On the way home, Stephanie realizes her Lyft driver is a middle-aged Deanna Russo. Deanna reveals that before she turned 30, her husband divorced her for a 21-year-old. Since she did not have a college degree, she was not able to build a life for herself and now works several part-time jobs while struggling to pay for community college. Deanna urges Stephanie not to repeat her mistakes.

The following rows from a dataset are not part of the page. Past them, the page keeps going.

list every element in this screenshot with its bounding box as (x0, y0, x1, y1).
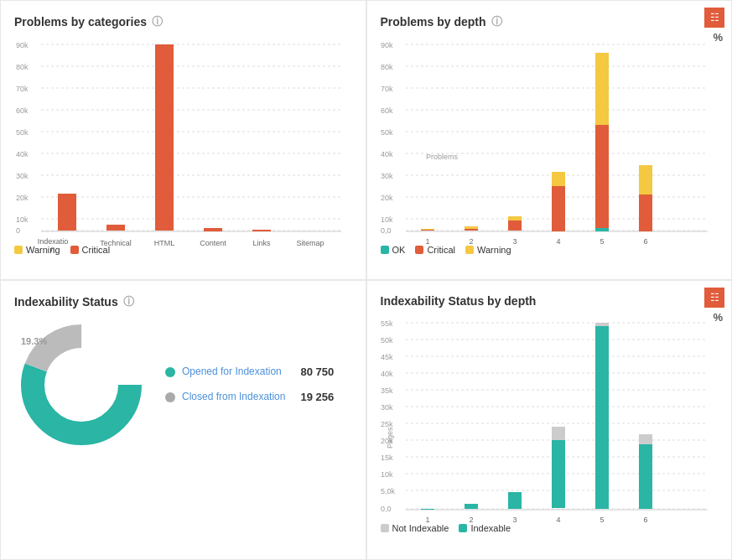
ibar-d4-indexable (552, 440, 565, 508)
svg-text:2: 2 (469, 237, 473, 246)
warning-dot (14, 246, 23, 254)
svg-text:60k: 60k (16, 106, 29, 115)
svg-text:0,0: 0,0 (381, 505, 392, 513)
svg-text:Links: Links (252, 239, 271, 247)
legend-warning-depth: Warning (465, 245, 511, 255)
bar-links (252, 230, 271, 231)
svg-text:40k: 40k (16, 150, 29, 158)
categories-bar-chart: 90k 80k 70k 60k 50k 40k 30k 20k 10k 0 (14, 36, 352, 240)
svg-text:70k: 70k (381, 85, 393, 93)
svg-text:30k: 30k (381, 403, 393, 412)
ibar-d1-indexable (421, 509, 434, 510)
svg-text:15k: 15k (381, 454, 393, 462)
svg-text:50k: 50k (381, 128, 393, 137)
bar-d6-critical (639, 194, 652, 231)
svg-text:50k: 50k (381, 336, 393, 345)
svg-text:90k: 90k (16, 41, 29, 49)
svg-text:HTML: HTML (154, 239, 175, 247)
critical-dot-depth (415, 246, 423, 254)
ibar-d5-indexable (595, 326, 609, 509)
legend-ok: OK (381, 245, 406, 255)
donut-closed-pct-label: 19.3% (21, 336, 47, 346)
svg-text:0: 0 (16, 226, 20, 235)
ok-label: OK (392, 245, 406, 255)
bar-d1-warning (421, 229, 434, 230)
svg-text:Content: Content (200, 239, 226, 247)
ibar-d6-indexable (639, 444, 652, 509)
depth-legend: OK Critical Warning (381, 245, 719, 255)
donut-opened-pct-label: 80.7% (68, 427, 94, 437)
svg-text:35k: 35k (381, 386, 393, 395)
bar-content (204, 228, 222, 231)
svg-text:70k: 70k (16, 85, 29, 93)
svg-text:0,0: 0,0 (381, 226, 392, 235)
svg-text:3: 3 (512, 516, 517, 524)
svg-text:5: 5 (600, 237, 604, 246)
bar-d5-warning (595, 53, 609, 125)
bar-d4-warning (552, 172, 565, 186)
closed-value: 19 256 (292, 391, 334, 403)
title-text-indexability-depth: Indexability Status by depth (381, 294, 537, 308)
legend-critical-depth: Critical (415, 245, 455, 255)
panel-problems-by-categories: Problems by categories ⓘ 90k 80k 70k 60k… (0, 0, 366, 280)
svg-text:4: 4 (556, 516, 560, 524)
bar-d1-critical (421, 230, 434, 231)
title-text-depth: Problems by depth (381, 15, 486, 29)
warning-label-depth: Warning (477, 245, 511, 255)
svg-text:20k: 20k (381, 194, 393, 202)
bar-d4-critical (552, 186, 565, 231)
indexability-legend-table: Opened for Indexation 80 750 Closed from… (165, 366, 334, 403)
not-indexable-dot (381, 524, 389, 532)
svg-text:1: 1 (425, 237, 429, 246)
dashboard: Problems by categories ⓘ 90k 80k 70k 60k… (0, 0, 732, 560)
bar-html (155, 44, 174, 231)
opened-dot (165, 367, 175, 377)
ibar-d5-not (595, 323, 609, 326)
closed-dot (165, 392, 175, 402)
ok-dot (381, 246, 389, 254)
svg-text:60k: 60k (381, 106, 393, 115)
indexable-label: Indexable (470, 523, 511, 533)
legend-indexable: Indexable (459, 523, 511, 533)
svg-text:10k: 10k (16, 215, 29, 224)
svg-text:4: 4 (556, 237, 560, 246)
svg-text:80k: 80k (381, 63, 393, 71)
opened-value: 80 750 (292, 366, 334, 378)
donut-chart: 80.7% 19.3% (14, 318, 148, 452)
ibar-d4-not (552, 427, 565, 440)
indexability-depth-chart-svg: 55k 50k 45k 40k 35k 30k 25k 20k 15k 10k … (381, 314, 708, 516)
svg-text:5,0k: 5,0k (381, 487, 396, 495)
svg-text:55k: 55k (381, 319, 393, 328)
title-text: Problems by categories (14, 15, 147, 29)
ibar-d2-indexable (465, 504, 478, 509)
categories-chart-svg: 90k 80k 70k 60k 50k 40k 30k 20k 10k 0 (14, 36, 341, 237)
svg-text:45k: 45k (381, 353, 393, 361)
chart-icon-button-depth[interactable]: ☷ (704, 8, 724, 28)
bar-d5-critical (595, 125, 609, 228)
bar-d3-warning (508, 216, 522, 220)
depth-chart-svg: 90k 80k 70k 60k 50k 40k 30k 20k 10k 0,0 … (381, 36, 708, 237)
panel-indexability-status: Indexability Status ⓘ 80.7% 19.3% (0, 280, 366, 560)
info-icon-indexability[interactable]: ⓘ (123, 294, 134, 309)
bar-d2-warning (465, 226, 478, 229)
info-icon-depth[interactable]: ⓘ (491, 14, 502, 29)
svg-text:5: 5 (600, 516, 604, 524)
panel-title-indexability: Indexability Status ⓘ (14, 294, 352, 309)
svg-text:Pages: Pages (386, 427, 394, 449)
info-icon-categories[interactable]: ⓘ (152, 14, 163, 29)
indexability-depth-legend: Not Indexable Indexable (381, 523, 719, 533)
bar-d6-warning (639, 165, 652, 194)
svg-text:6: 6 (643, 516, 647, 524)
opened-row: Opened for Indexation 80 750 (165, 366, 334, 379)
svg-text:1: 1 (425, 516, 429, 524)
chart-icon-button-indexability[interactable]: ☷ (704, 288, 724, 308)
closed-label: Closed from Indexation (182, 391, 285, 404)
svg-text:Technical: Technical (100, 239, 132, 247)
svg-text:30k: 30k (381, 172, 393, 180)
panel-title-problems-categories: Problems by categories ⓘ (14, 14, 352, 29)
svg-text:30k: 30k (16, 172, 29, 180)
warning-dot-depth (465, 246, 474, 254)
title-text-indexability: Indexability Status (14, 295, 118, 309)
legend-not-indexable: Not Indexable (381, 523, 449, 533)
donut-section: 80.7% 19.3% Opened for Indexation 80 750… (14, 318, 352, 452)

Bri arrives home, furious that Tiffany had Stephanie's party shut down, and points out she has not even asked if she was okay. Bri points out that both of Tiffany's parents are miserable together and forces her to apologize to Stephanie. Stephanie accepts Tiffany's apology and encourages her to focus more on her daughter instead of keeping up appearances.

Stephanie tears down her popularity board and contemplates skipping graduation, but Jim convinces her to attend. Streaming an apology to her followers and friends, she promises to be her true self from now on. At graduation, her friends and family secretly organize Stephanie's senior year cheer routine. She makes up with Martha, finally kisses Seth, and welcomes Tiffany to join them on stage as she gets to pull off the move she did not get to do twenty years earlier.

In a mid-credits scene, Stephanie makes plans to attend college.

==Cast==

- Cameos
- Lucy Taylor as Lydia Conway
- Merrick McCartha as Principal Young
- Tiffany Denise Hobbs as Dr. Jean Johnson
- Lauren Halperin as Nurse
- Steve Aoki as Himself

== Production ==
In February 2021, Rebel Wilson was announced to star in the film. June 2021, Alicia Silverstone joined the cast. In July 2021, Jade Bender, Michael Cimino, Jeremy Ray Taylor, Avantika, Joshua Colley, newcomer Ana Yi Puig, Molly Brown, Zaire Adams, and Tyler Barnhardt were added to the cast.

Principal photography began in Atlanta, Georgia, on May 24, 2021, during the COVID-19 pandemic. Filming was completed by July 2021.

== Reception ==
 Metacritic, which uses a weighted average, assigned the film a score of 47 out of 100, based on 13 critics, indicating "mixed or average" reviews.

Screen Rant criticized Senior Years over-reliance on millennial nostalgia at the expense of story and character development, saying "The issue is Senior Year gets so caught up with referencing the early aughts that it forgets to have any depth to its story." In a two-star review, Christy Lemire of RogerEbert.com commended the performance of Angourie Rice, citing that "she accurately channels Wilson's sly, deadpan delivery". The Guardian criticized the film's humor, calling it "an R-rated comedy that wants to be both sweet and salty, a balance it never manages to perfect".